EXERCISE GOAL: Work out how many lines in the following entries contain the string "instances", and write only that number.

------ DATA PROVIDED ------

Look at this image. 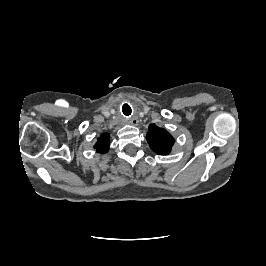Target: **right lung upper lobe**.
I'll use <instances>...</instances> for the list:
<instances>
[{"label": "right lung upper lobe", "mask_w": 266, "mask_h": 266, "mask_svg": "<svg viewBox=\"0 0 266 266\" xmlns=\"http://www.w3.org/2000/svg\"><path fill=\"white\" fill-rule=\"evenodd\" d=\"M110 146L109 134L104 133L99 138L94 148L99 153H106Z\"/></svg>", "instance_id": "right-lung-upper-lobe-1"}]
</instances>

------

TASK OUTPUT: 3